[Author Prev][Author Next][Thread Prev][Thread Next][Author Index][Thread Index]

Re: RFC/proposal for Thandy changes

On 01/01/2011 10:14 PM, Nick Mathewson wrote:
> On Sun, Oct 17, 2010 at 10:46 PM, Justin Samuel <js@xxxxxxxxxxxxxxxx> wrote:
>> Hi all,
> Hi, and sorry about the delay!  I think I like most of it, dislike a
> couple of details, and have some points where I don't get it.  More
> detail follows.

No worries about the delay. I was pretty bogged down until mid-December.

> [ lines re-wrapped]
>> 0. Proposed Thandy Changes
>> ==========================
>> This is a set of proposals that includes a section of simple changes
>> that can be considered on their own (Section 1) as well as a more
>> fundamental Thandy restructuring proposal (Section 2).
>> This isn't meant to be at the level of detail needed for a spec and
>> subsequent implementation. This is to get feedback and promote
>> discussion. It's not an official proposal at this point but more of a
>> request for comment.
> Okay.  I'm going to omit all comments of the form "Could be okay, but
> needs more detail", then. :)
>> A few relevant documents for reference:
>>  * Thandy spec:
>>    https://gitweb.torproject.org/thandy.git/blob_plain/HEAD:/specs/thandy-spec.txt
>>  * TUF spec: https://www.updateframework.com/browser/specs/tuf-spec.txt
>>  * High-level differences between Thandy and TUF:
>>    https://www.updateframework.com/wiki/ThandyDifferences
>>  * Paper on TUF: http://www.freehaven.net/~arma/tuf-ccs2010.pdf
>> 1. Individual Thandy Changes
>> ============================
>> These are changes that could be made to Thandy without major overhaul
>> and can be considered separately of the restructuring proposal (Section
>> 2).

Your comments on these individual changes make sense, but I'm going to
skip replying to these for the moment. I think the more pressing issue
is deciding whether it's worthwhile to further consider the
restructuring proposal (below).

>> 2. Thandy Restructuring Proposal
>> ================================
>> Primary goal: Keep Thandy's concepts of bundles and packages but overlay
>> them on top of the generic 'targets' approach of TUF.
> I don't get this as a goal.  Obviously, you're not advocating that we
> should use TUF's 'targets' approach for it's own sake: you're advocating
> that we use it in order to get some concrete benefit that it provides.
> _That benefit_ is the real goal, not mere use of TUF's approach for its
> own sake.  (I know this sounds like nitpicking, but unless we're clear
> about what actual benefits a change is meant to provide, it's harder to
> evaluate it.)
> If I had to guess, I would say that the real goal is probably something
> like, "separate Thandy's notion of packages and bundles from Thandy's
> notion of authenticated downloads."

Right, separation is the goal. The motivations behind this goal could
really use some discussion.

The first motivation was to see if this split-layer design would be easy
to explain, understand, and reason about.

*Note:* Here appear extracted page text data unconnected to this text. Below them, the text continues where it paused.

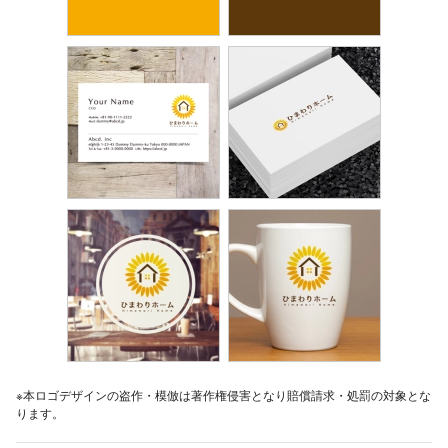
※本ロゴデザインの盗作・模倣は著作権侵害となり賠償請求・処罰の対象とな
ります。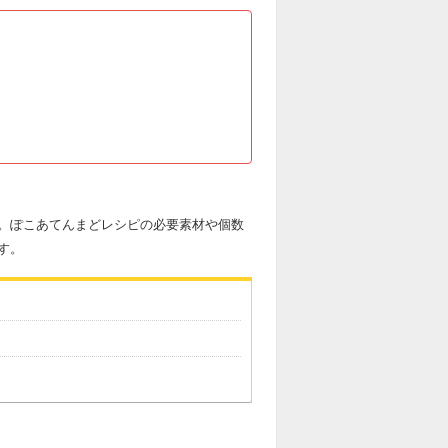
。ぽこあてんまどレシピの必要素材や個数
す。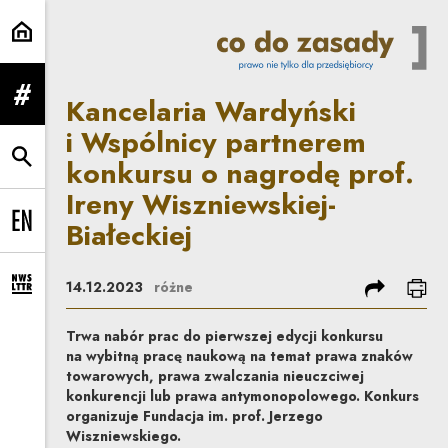
Kancelaria Wardyński i Wspólnicy
Kancelaria Wardyński
rozwiń menu
i Wspólnicy partnerem
konkursu o nagrodę prof.
rozwiń wyszukiwarkę
Ireny Wiszniewskiej-
Białeckiej
Change language to EN
podziel się
dru
14.12.2023
różne
rozwiń formularz zapisu na newsletter
Trwa nabór prac do pierwszej edycji konkursu
na wybitną pracę naukową na temat prawa znaków
towarowych, prawa zwalczania nieuczciwej
konkurencji lub prawa antymonopolowego. Konkurs
organizuje Fundacja im. prof. Jerzego
Wiszniewskiego.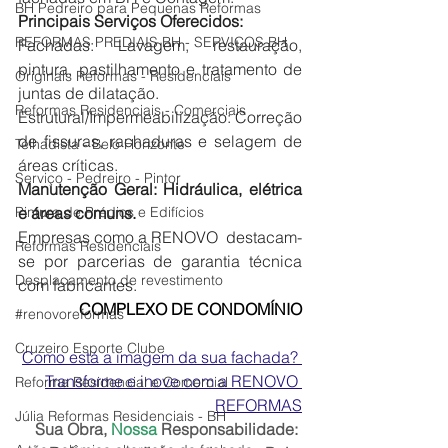
BH Pedreiro para Pequenas Reformas
Principais Serviços Oferecidos:
REFORMAS PREDIAIS BH - SERVIÇOS BH
Fachadas: Lavagem, restauração, 
pintura, pastilhamento e tratamento de 
Originals Reformas - Residenciais
juntas de dilatação.
Reformas Residenciais - Comerciais
Estrutural/Impermeabilização: Correção 
de fissuras, rachaduras e selagem de 
Telhadista - Belo Horizonte
áreas críticas.
Serviço - Pedreiro - Pintor
Manutenção Geral: Hidráulica, elétrica 
Pintura de Prédios e Edifícios
e áreas comuns. 
Empresas como a RENOVO  destacam-
Reformas Residenciais
se por parcerias de garantia técnica 
Desplacamento de revestimento
com fabricantes.
COMPLEXO DE CONDOMÍNIO
#renovoreformas
Cruzeiro Esporte Clube
Como está a imagem da sua fachada? 
Transforme e inove com a RENOVO 
Reforma Residencial e Comercial
REFORMAS
Júlia Reformas Residenciais - BH
Sua Obra, 
Nossa
 Responsabilidade: 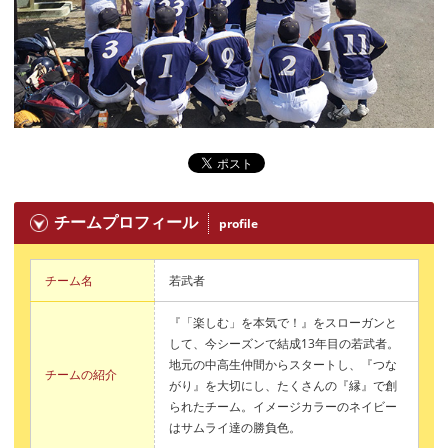
チームプロフィール
profile
チーム名
若武者
『「楽しむ」を本気で！』をスローガンと
して、今シーズンで結成13年目の若武者。
地元の中高生仲間からスタートし、『つな
チームの紹介
がり』を大切にし、たくさんの『縁』で創
られたチーム。イメージカラーのネイビー
はサムライ達の勝負色。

The second motivation with this goal was to make Thandy's design and
implementation as useful to other projects as possible. I feel (with no
evidence and little experience to back this up) that an approach which
tightly integrates the concepts of bundles and packages would be less
likely to be used by highly diverse projects than one which offered a
more generic system for authenticated downloads. Of course, there are
probably plenty of projects that would use Thandy in the same way that
Tor uses it even if the concepts of bundles and packages didn't exactly
fit their project's or organization's model.

Regarding the first motivation, I'd love to be make the claim that this
separation makes it easier to reason about the security of Thandy.
However, especially after writing the initial informal proposal, I'm not
sure that's true. My impression is that this separation makes Thandy's
design more complex. It seems to trade simplicity for flexibility, where
Tor may not be the direct beneficiary of the flexibility down the road.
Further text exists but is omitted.